OGR, Ctypes, Cython

Leave now if you're not into Python extension programming and performance benchmarking: we're headed deep into the weeds.

Iterating over the features of a collection (or layer, if you will) and operating on them is one of a geo-processor's most fundamental patterns. We exercise this pattern over and over, and one of my design goals for Refinery is to do it more easily and more efficiently than it can be done with ogr.py. Recent correspondence with a Cython user convinced me that I should give it a try as a potentially faster way to wrap libgdal. Cython compiles Pyrex code (which is Python more or less) into C, which can then be compiled into a Python extension.

Last night I rewrote Refinery using Cython instead of ctypes and just finished getting the original tests to pass this morning. Is it faster? To find out, I benchmarked ogr.py, Refinery, and the new code I'm temporarily calling Ogre ("OGR, easier") using the timeit module. The Timer executes a block of statements in a manner that avoids the most common timing errors:

t = timeit.Timer(stmt=STATEMENTS)
print "%.2f usec/pass" % (1000000 * t.timeit(number=10)/10)
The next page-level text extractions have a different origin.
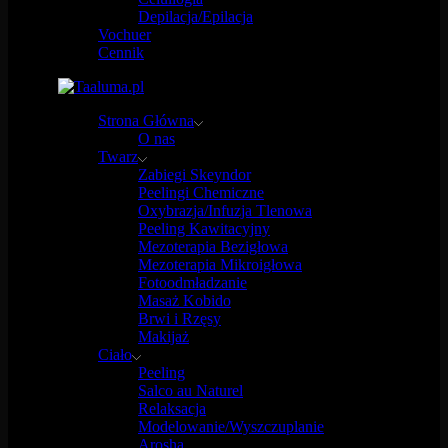
Depilacja/Epilacja
Vochuer
Cennik
Strona Główna
O nas
Twarz
Zabiegi Skeyndor
Peelingi Chemiczne
Oxybrazja/Infuzja Tlenowa
Peeling Kawitacyjny
Mezoterapia Bezigłowa
Mezoterapia Mikroigłowa
Fotoodmładzanie
Masaż Kobido
Brwi i Rzęsy
Makijaż
Ciało
Peeling
Salco au Naturel
Relaksacja
Modelowanie/Wyszczuplanie
Arosha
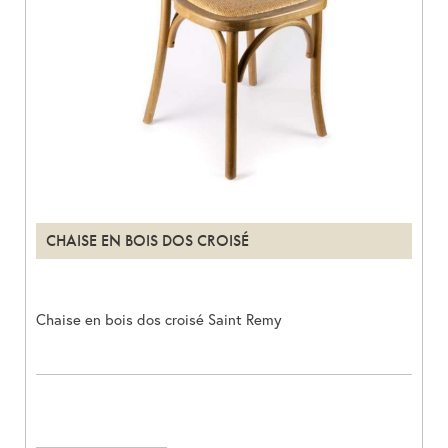
CHAISE EN BOIS DOS CROISÉ
Chaise en bois dos croisé Saint Remy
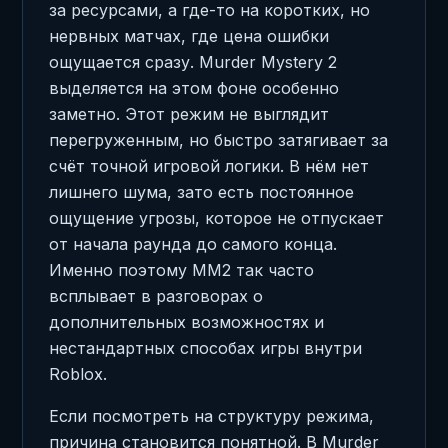
за ресурсами, а где-то на коротких, но
нервных матчах, где цена ошибки
ощущается сразу. Murder Mystery 2
выделяется на этом фоне особенно
заметно. Этот режим не выглядит
перегруженным, но быстро затягивает за
счёт точной игровой логики. В нём нет
лишнего шума, зато есть постоянное
ощущение угрозы, которое не отпускает
от начала раунда до самого конца.
Именно поэтому MM2 так часто
всплывает в разговорах о
дополнительных возможностях и
нестандартных способах игры внутри
Roblox.
Если посмотреть на структуру режима,
причина становится понятной. В Murder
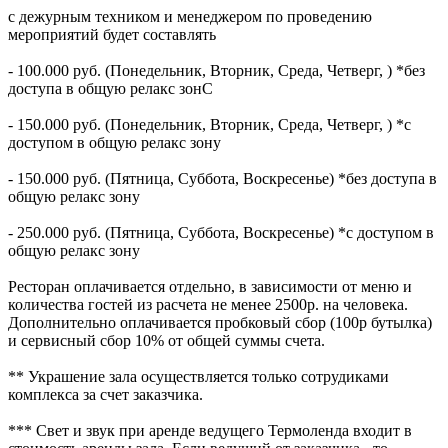
с дежурным техником и менеджером по проведению
мероприятий будет составлять
- 100.000 руб. (Понедельник, Вторник, Среда, Четверг, ) *без
доступа в общую релакс зонС
- 150.000 руб. (Понедельник, Вторник, Среда, Четверг, ) *с
доступом в общую релакс зону
- 150.000 руб. (Пятница, Суббота, Воскресенье) *без доступа в
общую релакс зону
- 250.000 руб. (Пятница, Суббота, Воскресенье) *с доступом в
общую релакс зону
Ресторан оплачивается отдельно, в зависимости от меню и
количества гостей из расчета не менее 2500р. на человека.
Дополнительно оплачивается пробковый сбор (100р бутылка)
и сервисный сбор 10% от общей суммы счета.
** Украшение зала осуществляется только сотрудиками
комплекса за счет заказчика.
*** Свет и звук при аренде ведущего Термоленда входит в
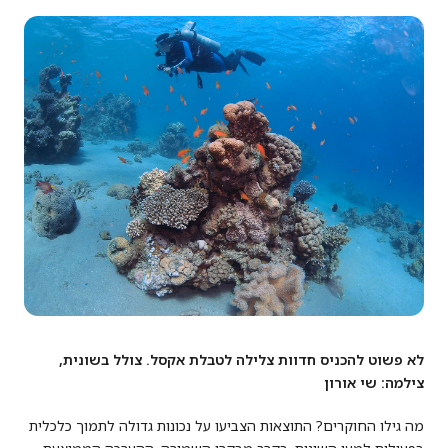
לא פשוט להכניס חדוות צלילה לטבלת אקסל. צולל בשונית,
צילמה: שי אורון
מה גילו החוקרים? התוצאות הצביעו על נכונות גדולה לתמוך כלכלית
The Refinery and Ogre statements are basically the same:

w = ogre.workspace(PATH)
c = w[NAME]
for f in c:
    id = f.id

PATH is the filesystem path to a shapefile with 3784 features, NAME is the name of the data collection (or layer), and all I'm doing inside the iteration block is dereferencing the feature's id. The equivalent block of statements using ogr.py is:

source = ogr.Open(PATH)
layer = source.GetLayerByName(NAME)
layer.ResetReading()
while 1:
    feature = layer.GetNextFeature()
    if not feature:
        break
    id = feature.GetFID()
    feature.Destroy()
source.Destroy()

And now, the results (on a single Celeron processor machine that runs the Pystone benchmarks in 2.71):

Refinery (with ctypes)
4972288.61 usec/pass

Ogre (Cython/Pyrex)
682301.81 usec/pass

ogr.py (old-school bindings)
9183181.72 usec/pass

Ogre takes 180 microseconds per feature, about 7 times faster than Refinery, and about 13 times faster than ogr.py. I didn't benchmark the gdal module from the GeoDjango because I couldn't see anything that would make its performance much different from that of Refinery. I've heard that the QGIS community also has Python bindings for OGR in the works, but I'm not set up to build or benchmark those.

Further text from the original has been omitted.